Overview of Pass-Through Entities Taxation

The tax rate imposed on the PTEs taxable income through the legislation is 6.99 percent. Taxable income is determined by one of two methods: Connecticut source income method or the alternative tax base method.

Connecticut Source Income Method

For federal income tax purposes, taxable income is equal to the company's new income that is derived or connected to Connecticut sources and increased or decreased by adjustment modifications currently applicable to personal income taxes.

A pass-through entity must also use the same sourcing rule that applies to those paying personal income tax. If a loss is the result of the computation, the net loss may be carried forward to upcoming taxable years until it is fully used.

Alternative Tax Base Method

A company may elect annually to use an alternative tax base instead of the Connecticut Source Income Method. A business making the alternative election must notify the Commissioner of Revenue Services with written notice no later than either the tax return's due date or extended due date.

The alternative tax base is equal to the resident portion of the company's unsourced income along with modified Connecticut source income. The resident unsourced income equates to multiplying a percentage equal to the sum of the ownership interest in the business by members who are residents of Connecticut.

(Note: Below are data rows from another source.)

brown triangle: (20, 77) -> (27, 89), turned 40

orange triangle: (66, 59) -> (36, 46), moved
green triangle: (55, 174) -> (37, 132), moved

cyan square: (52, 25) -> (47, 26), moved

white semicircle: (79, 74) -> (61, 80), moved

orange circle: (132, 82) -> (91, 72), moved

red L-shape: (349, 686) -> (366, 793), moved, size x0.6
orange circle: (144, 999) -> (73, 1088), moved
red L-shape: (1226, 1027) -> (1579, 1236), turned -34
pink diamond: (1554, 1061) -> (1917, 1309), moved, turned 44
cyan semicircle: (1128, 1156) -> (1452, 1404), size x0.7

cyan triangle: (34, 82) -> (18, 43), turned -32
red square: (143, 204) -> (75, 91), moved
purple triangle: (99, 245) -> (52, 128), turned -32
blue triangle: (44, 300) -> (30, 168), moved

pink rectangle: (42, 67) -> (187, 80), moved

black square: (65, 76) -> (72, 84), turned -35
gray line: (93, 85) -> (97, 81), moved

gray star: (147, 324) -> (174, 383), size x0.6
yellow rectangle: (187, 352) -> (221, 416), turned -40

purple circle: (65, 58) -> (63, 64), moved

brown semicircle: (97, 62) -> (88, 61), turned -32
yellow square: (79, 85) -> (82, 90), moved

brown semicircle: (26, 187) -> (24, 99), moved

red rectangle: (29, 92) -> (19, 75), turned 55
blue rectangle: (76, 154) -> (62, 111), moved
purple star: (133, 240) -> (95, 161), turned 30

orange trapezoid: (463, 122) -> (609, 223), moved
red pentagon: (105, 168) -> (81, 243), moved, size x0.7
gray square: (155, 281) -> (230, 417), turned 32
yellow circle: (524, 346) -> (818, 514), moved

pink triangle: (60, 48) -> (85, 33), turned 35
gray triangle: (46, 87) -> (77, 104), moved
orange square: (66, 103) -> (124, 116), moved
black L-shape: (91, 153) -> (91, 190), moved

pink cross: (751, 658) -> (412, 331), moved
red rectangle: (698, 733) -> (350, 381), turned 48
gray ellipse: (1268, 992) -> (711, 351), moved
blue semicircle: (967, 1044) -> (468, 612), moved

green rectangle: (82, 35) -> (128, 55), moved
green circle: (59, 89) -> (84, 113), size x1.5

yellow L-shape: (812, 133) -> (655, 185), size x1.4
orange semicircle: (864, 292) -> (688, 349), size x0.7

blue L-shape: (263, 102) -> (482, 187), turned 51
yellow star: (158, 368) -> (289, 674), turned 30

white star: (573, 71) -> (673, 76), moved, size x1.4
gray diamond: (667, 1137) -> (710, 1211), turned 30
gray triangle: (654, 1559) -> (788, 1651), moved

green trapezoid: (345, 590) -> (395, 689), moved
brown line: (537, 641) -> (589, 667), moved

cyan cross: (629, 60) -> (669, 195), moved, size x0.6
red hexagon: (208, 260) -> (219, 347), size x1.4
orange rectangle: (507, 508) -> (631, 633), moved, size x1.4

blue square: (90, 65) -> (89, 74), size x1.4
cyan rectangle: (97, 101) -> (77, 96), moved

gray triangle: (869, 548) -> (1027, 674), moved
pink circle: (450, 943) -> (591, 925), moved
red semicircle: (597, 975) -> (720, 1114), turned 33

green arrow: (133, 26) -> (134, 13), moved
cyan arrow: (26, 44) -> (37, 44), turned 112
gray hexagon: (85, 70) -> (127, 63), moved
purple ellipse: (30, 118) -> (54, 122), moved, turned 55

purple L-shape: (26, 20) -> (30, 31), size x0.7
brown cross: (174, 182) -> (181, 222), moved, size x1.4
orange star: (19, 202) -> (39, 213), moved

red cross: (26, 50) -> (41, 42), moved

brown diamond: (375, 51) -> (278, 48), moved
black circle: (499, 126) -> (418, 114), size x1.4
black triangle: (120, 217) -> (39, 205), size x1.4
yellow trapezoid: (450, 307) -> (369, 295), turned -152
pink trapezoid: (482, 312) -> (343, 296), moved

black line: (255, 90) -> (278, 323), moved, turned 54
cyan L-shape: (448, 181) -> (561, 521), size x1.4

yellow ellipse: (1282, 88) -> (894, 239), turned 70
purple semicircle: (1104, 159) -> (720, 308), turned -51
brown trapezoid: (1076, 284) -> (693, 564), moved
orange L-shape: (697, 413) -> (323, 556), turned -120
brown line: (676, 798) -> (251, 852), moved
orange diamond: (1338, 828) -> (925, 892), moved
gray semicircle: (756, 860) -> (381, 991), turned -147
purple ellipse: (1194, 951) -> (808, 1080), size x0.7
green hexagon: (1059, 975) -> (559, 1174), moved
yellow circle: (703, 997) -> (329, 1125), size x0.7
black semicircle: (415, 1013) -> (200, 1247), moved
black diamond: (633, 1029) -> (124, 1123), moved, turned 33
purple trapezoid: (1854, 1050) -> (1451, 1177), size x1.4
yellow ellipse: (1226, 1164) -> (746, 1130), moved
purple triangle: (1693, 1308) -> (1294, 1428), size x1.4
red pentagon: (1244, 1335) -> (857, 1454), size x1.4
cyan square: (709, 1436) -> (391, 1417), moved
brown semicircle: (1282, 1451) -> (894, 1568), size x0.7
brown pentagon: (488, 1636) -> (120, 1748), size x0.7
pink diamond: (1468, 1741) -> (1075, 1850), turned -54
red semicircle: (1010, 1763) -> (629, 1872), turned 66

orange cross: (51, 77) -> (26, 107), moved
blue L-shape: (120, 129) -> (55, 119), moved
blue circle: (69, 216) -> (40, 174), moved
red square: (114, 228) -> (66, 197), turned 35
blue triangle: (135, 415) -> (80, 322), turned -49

Unsourced income is the company's net income used that is being decreased or increased by any modifications by the state that also apply to state personal income tax. The PTE subtracts taxable income from Connecticut sources along with modified federal net income from other states. The unsourced income times the sum of the ownership interests in the affected business owned by members who are Connecticut residents. This computation results in the resident portion of unsourced income.

Modified Connecticut source income is taxable income from Connecticut sources that are then multiplied by a percentage that is equal to the total ownership interests.

Composite Income Tax Return

Currently, pass-through entities must file a composite income tax return as well as pay the tax for nonresident owners. Nonresident individuals do not have to file a personal tax return if the following apply: The pass-through income is the single source of Connecticut income for either the individual or their spouse. The pass-through has paid the entity tax.

Nonresident individuals must file a return if the nonresident of the pass-through chooses to file a combined return. They must still file if the offsetting credit for the pass-through's tax payment doesn't satisfy the nonresident's Connecticut personal income tax liability.

PTEs are required to remit estimated tax payments quarterly and due as follows:

  • 25 percent by April 15 or the 15th day of the 4th of the month of the current tax year.
  • 25 percent by June 15 or the 15th day of the 6th month of the current tax year.
  • 25 percent by September 15 or the 15th day.
  • 25 percent by January 15 of the next tax year.

The required annual payment will be the lesser of 90 percent of the PTE tax reported for the current year or 100 percent of the reported tax for the previous year if the return covered a 12-month period for the previous year. There are enforcement and collection actions under the existing law that apply to pass-throughs that do not pay the taxes with 30 days of its due date. The actions include:

  • A warrant for control of the business.
  • A lien placed on the pass-through's property.
  • Penalties and interest may be imposed.

The legislation also authorizes an attorney general to begin civil proceedings to collect the tax. An interest penalty may be imposed on any pass-through that fails to pay the tax.